“DDSP: Differentiable Digital Signal Processing,” submitted to arXiv on January 14, 2020 by Jesse Engel, Lamtharn Hantrakul, Chenjie Gu, and Adam Roberts at Google’s Magenta team, took a different path from the brute-force audio models of the time. Instead of asking a large neural network to predict the raw waveform from scratch, DDSP wires classic signal-processing components - oscillators, filters, and reverberation - directly into the network and lets the network control them.

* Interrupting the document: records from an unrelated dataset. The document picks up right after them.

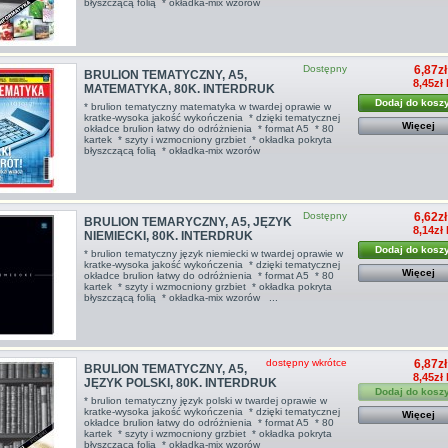
błyszczącą folią * okładka-mix wzorów
Dostępny
6,87zł
BRULION TEMATYCZNY, A5,
8,45zł
MATEMATYKA, 80K. INTERDRUK
Dodaj do kosz
* brulion tematyczny matematyka w twardej oprawie w
kratke-wysoka jakość wykończenia * dzięki tematycznej
Więcej
okładce brulion łatwy do odróżnienia * format A5 * 80
kartek * szyty i wzmocniony grzbiet * okładka pokryta
błyszczącą folią * okładka-mix wzorów
Dostępny
6,62zł
BRULION TEMARYCZNY, A5, JĘZYK
8,14zł
NIEMIECKI, 80K. INTERDRUK
Dodaj do kosz
* brulion tematyczny język niemiecki w twardej oprawie w
kratke-wysoka jakość wykończenia * dzięki tematycznej
Więcej
okładce brulion łatwy do odróżnienia * format A5 * 80
kartek * szyty i wzmocniony grzbiet * okładka pokryta
błyszczącą folią * okładka-mix wzorów ...
dostępny wkrótce
6,87zł
BRULION TEMATYCZNY, A5,
8,45zł
JĘZYK POLSKI, 80K. INTERDRUK
Dodaj do kosz
* brulion tematyczny język polski w twardej oprawie w
kratke-wysoka jakość wykończenia * dzięki tematycznej
Więcej
okładce brulion łatwy do odróżnienia * format A5 * 80
kartek * szyty i wzmocniony grzbiet * okładka pokryta
błyszczącą folią * okładka-mix wzorów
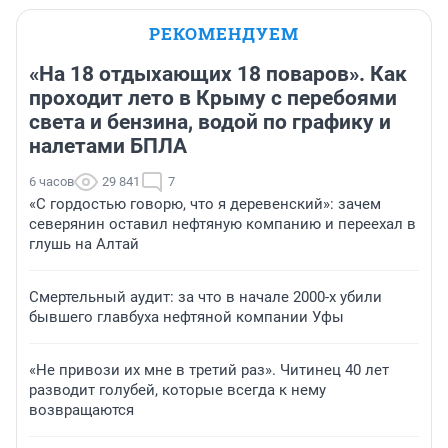
РЕКОМЕНДУЕМ
«На 18 отдыхающих 18 поваров». Как
проходит лето в Крыму с перебоями
света и бензина, водой по графику и
налетами БПЛА
6 часов
29 841
7
«С гордостью говорю, что я деревенский»: зачем
северянин оставил нефтяную компанию и переехал в
глушь на Алтай
Смертельный аудит: за что в начале 2000-х убили
бывшего главбуха нефтяной компании Уфы
«Не привози их мне в третий раз». Читинец 40 лет
разводит голубей, которые всегда к нему
возвращаются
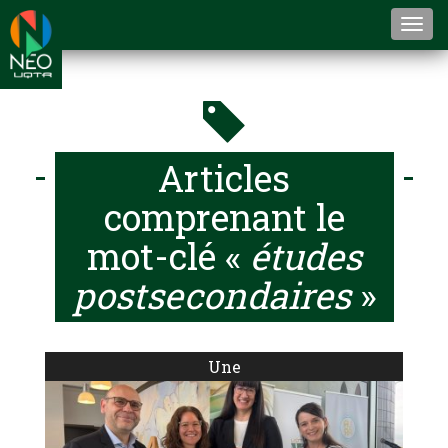
Togg
navi
Articles
comprenant le
mot-clé «
études
postsecondaires
»
Une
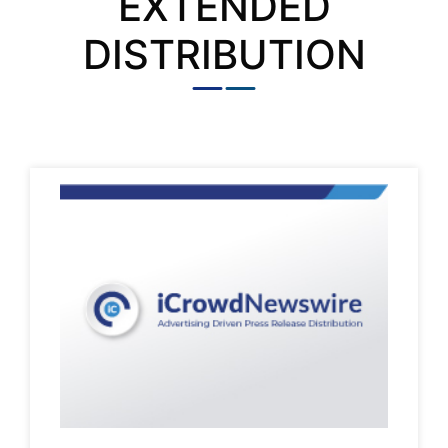
EXTENDED
DISTRIBUTION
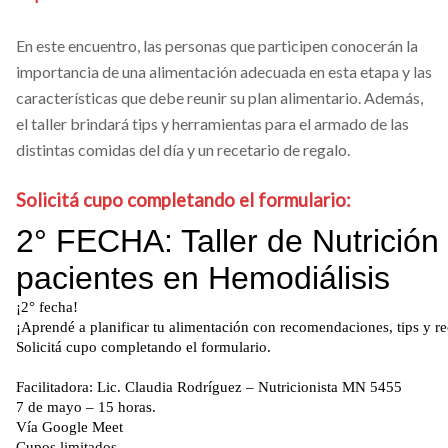
En este encuentro, las personas que participen conocerán la
importancia de una alimentación adecuada en esta etapa y las
características que debe reunir su plan alimentario. Además,
el taller brindará tips y herramientas para el armado de las
distintas comidas del día y un recetario de regalo.
Solicitá cupo completando el formulario:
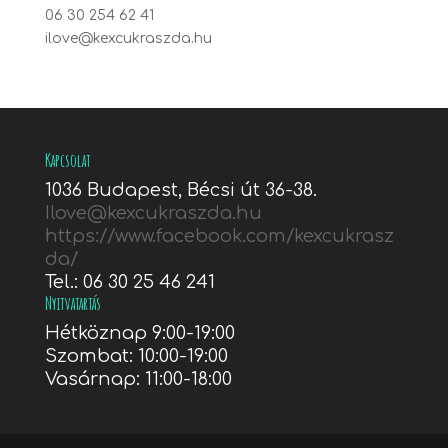
06 30 254 62 41
ilove@kexcukraszda.hu
Kapcsolat
1036 Budapest, Bécsi út 36-38.
Ilove@kexcukraszda.hu
https://www.facebook.com/kexcukrasz
da/
Tel.: 06 30 25 46 241
Nyitvatartás
Hétköznap 9:00-19:00
Szombat: 10:00-19:00
Vasárnap: 11:00-18:00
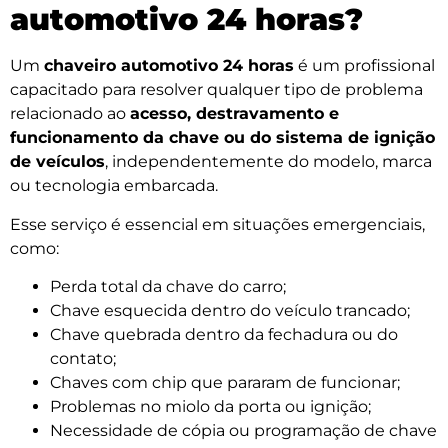
automotivo 24 horas?
Um
chaveiro automotivo 24 horas
é um profissional
capacitado para resolver qualquer tipo de problema
relacionado ao
acesso, destravamento e
funcionamento da chave ou do sistema de ignição
de veículos
, independentemente do modelo, marca
ou tecnologia embarcada.
Esse serviço é essencial em situações emergenciais,
como:
Perda total da chave do carro;
Chave esquecida dentro do veículo trancado;
Chave quebrada dentro da fechadura ou do
contato;
Chaves com chip que pararam de funcionar;
Problemas no miolo da porta ou ignição;
Necessidade de cópia ou programação de chave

The trick is that these synthesizer building blocks are written so that gradients can flow through them, which means a network can learn to drive them during ordinary training. Because the model is built from interpretable parts, each piece can be manipulated on its own: you can shift pitch, change loudness, extrapolate beyond the training range, remove reverb, or transfer the timbre of one instrument onto another. The paper showed this achieves high-fidelity audio without the giant autoregressive models or adversarial losses that competing methods relied on, and released the code as an open library.
Why business readers should care: DDSP is a clean example of fusing decades of domain engineering with deep learning rather than discarding it. The hybrid is smaller, more controllable, and more interpretable than an end-to-end black box, a tradeoff that matters whenever a creative tool needs predictable, tweakable behavior.